Don’t Be (Really) Evil
Posted by Melanie Phung on Sunday, January 29, 2006 at 10:11 pm
In defending his company’s decision — a year in the making — to offer a censored version of its search services in China, Google’s CEO Eric Schmidt said the move would be a lesser evil than boycotting business in the country altogether:
We concluded that although we weren’t wild about the restrictions, it was even worse to not try to serve those users at all. We actually did an evil scale and decided not to serve at all was worse evil.
An “evil scale”? Is he serious? That doesn’t really work as well as a corporate motto.
If I didn’t know that Eric Schmith was a technologist (he was the CEO of Novell, CTO at SUN Microsystem, and a researcher at Xerox Palo ALto Research Center in this descending order prior to joining Google), I would have thought that Eric were a dishonest businessman with an MBA or law degree from one of the ivy leagues. How could he present Google’s capitulation to a Chinese government demand as a judgement of “evil scale”.
Eric Schmidt’s “evil scale” is called in an “ethics class” of the business program a “lack of integrity”.
Note: Eric Smidth has a B.S., M.S., and a Ph.D in computer sciences.
Will Google change its “Don’t be Evil” motto to “Be less Evil”?

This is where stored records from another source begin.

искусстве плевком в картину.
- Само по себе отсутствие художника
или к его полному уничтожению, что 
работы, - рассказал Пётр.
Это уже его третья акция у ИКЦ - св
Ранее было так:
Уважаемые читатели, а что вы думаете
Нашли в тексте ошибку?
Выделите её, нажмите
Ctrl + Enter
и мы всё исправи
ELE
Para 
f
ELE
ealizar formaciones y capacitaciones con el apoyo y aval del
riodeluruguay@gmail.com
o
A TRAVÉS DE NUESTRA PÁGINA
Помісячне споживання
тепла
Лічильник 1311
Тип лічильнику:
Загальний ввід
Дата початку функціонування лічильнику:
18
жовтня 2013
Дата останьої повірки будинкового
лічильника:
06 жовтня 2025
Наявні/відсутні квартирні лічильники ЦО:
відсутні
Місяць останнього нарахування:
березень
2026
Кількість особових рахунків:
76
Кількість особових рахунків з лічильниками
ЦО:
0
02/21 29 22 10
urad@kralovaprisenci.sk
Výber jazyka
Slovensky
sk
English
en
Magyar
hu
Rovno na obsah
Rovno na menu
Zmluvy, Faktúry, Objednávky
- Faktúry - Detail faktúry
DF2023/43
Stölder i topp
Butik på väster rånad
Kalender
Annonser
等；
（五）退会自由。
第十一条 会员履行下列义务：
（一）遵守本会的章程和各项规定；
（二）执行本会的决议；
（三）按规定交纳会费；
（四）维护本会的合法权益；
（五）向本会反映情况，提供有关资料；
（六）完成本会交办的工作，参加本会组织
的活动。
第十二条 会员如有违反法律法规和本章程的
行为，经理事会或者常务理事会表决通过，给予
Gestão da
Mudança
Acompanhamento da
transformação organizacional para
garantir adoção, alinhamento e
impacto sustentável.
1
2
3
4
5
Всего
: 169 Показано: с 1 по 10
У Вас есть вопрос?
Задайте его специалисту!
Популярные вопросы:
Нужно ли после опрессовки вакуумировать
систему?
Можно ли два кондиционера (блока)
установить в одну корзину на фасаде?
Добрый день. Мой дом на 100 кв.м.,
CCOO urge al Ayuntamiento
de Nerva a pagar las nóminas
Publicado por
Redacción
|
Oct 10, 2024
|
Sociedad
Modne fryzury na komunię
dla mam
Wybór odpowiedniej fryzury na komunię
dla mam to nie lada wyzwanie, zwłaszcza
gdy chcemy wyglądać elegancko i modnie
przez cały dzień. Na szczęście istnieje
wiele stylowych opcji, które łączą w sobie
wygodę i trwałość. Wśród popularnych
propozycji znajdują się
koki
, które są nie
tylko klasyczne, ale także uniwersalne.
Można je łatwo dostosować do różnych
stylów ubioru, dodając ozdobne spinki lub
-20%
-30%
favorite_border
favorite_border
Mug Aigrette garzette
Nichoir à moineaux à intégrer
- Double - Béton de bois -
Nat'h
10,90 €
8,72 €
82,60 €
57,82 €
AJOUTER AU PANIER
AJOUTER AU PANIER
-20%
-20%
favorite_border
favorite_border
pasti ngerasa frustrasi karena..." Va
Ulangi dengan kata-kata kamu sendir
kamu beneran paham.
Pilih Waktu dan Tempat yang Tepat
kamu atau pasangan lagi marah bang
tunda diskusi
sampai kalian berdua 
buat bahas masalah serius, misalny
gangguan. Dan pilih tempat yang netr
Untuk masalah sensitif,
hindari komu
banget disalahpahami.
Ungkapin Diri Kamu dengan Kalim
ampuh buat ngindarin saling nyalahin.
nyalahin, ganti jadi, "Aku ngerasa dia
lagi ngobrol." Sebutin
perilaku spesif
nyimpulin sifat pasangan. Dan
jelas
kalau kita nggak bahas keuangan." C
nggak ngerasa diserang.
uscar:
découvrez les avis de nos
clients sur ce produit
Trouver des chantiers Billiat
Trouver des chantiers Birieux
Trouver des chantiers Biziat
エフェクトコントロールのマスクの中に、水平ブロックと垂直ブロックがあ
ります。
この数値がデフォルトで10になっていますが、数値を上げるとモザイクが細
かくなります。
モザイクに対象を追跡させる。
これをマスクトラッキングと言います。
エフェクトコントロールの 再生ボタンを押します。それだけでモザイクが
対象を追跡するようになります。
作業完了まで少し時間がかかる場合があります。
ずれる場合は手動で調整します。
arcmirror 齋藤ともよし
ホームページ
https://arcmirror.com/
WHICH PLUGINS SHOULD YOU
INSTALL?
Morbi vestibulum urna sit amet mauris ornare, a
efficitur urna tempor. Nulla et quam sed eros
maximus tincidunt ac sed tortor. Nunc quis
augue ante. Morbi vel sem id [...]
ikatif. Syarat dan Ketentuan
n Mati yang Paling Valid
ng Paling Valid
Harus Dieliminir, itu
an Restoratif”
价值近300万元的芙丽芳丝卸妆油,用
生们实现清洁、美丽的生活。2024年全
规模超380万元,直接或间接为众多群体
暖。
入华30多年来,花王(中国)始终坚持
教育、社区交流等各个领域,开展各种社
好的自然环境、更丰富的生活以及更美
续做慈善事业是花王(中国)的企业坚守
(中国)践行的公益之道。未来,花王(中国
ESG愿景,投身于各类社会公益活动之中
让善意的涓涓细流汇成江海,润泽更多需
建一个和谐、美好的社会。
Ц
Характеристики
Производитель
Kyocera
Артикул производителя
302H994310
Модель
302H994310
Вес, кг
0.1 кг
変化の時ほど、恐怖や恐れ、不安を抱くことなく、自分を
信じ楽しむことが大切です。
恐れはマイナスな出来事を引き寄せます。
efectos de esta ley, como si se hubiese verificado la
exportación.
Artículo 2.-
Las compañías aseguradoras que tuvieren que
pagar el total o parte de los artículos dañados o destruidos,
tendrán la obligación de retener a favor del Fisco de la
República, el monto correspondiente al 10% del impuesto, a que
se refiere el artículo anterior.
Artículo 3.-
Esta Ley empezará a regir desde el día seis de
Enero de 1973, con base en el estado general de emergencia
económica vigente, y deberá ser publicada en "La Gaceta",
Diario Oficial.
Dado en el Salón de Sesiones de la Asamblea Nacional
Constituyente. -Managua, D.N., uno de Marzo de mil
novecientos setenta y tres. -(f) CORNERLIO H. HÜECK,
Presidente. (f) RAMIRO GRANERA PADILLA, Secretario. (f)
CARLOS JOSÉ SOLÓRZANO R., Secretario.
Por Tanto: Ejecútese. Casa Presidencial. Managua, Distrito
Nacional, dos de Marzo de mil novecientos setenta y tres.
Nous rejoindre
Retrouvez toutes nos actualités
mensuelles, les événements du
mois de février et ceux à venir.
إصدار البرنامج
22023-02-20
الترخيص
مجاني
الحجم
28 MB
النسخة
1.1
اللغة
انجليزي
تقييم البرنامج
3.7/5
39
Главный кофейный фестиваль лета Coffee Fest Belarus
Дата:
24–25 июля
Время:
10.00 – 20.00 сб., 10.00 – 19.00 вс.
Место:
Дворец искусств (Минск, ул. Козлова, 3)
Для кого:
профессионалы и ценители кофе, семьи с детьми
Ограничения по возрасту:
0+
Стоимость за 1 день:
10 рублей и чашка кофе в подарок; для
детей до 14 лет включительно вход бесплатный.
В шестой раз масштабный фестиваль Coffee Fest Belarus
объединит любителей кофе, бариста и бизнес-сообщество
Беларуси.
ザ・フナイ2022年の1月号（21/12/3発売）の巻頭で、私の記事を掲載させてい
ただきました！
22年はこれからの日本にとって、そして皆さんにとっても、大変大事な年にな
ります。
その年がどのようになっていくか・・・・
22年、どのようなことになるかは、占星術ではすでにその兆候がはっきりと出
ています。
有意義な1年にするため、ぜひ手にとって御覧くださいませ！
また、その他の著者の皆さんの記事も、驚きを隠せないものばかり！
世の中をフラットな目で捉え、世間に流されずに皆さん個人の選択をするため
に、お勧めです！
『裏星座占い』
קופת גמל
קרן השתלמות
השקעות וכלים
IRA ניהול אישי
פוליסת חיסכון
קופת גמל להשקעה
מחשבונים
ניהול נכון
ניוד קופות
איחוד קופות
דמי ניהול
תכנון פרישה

Giving in on China’s limits on Internet content shows Google’s business savvy. Fighting the tentative US government’s seizing of search data demonstrates Google’s courage of standing up to the authority. Eric Schmidt knows how to deal with dictatorial powers. Censorship in China will diminish as China economy improves and new Internet technologies develop. Seizing data over the Internet searches is a more critical issue. Providing protection to minors from porn industry can be performed more efficiently and more effectively with cooperation with the leading search engine providers. Confiscating data in the name of of child protection is an act of dictatorial powers, whose use even China is trying to avoid.










Hmm. I wondered how they were reconciling that directive with their recent announcement. I’m not so sure I agree, particularly when their economic interests align so perfectly with their evil scale. Funny how a search engine ends up in the realm of philosophy, but I guess the question is if presenting a redacted view of the world is equivalent to presenting false information. If so — and I think my own morals tend in that direction — then Google has decided that false knowledge with some truth is better than no knowledge at all. I agree that that is a legitimate argument… if “no knowledge” was the actual alternative. In fact there are several home-grown Chinese search engines as well as Google’s traditional Western competitors already providing a similarly edited world view. Seems to me that the true moral high ground independent of financial considerations is to deliver the entire world’s information or none at all and let others continue to provide the Chinese government’s view of the world.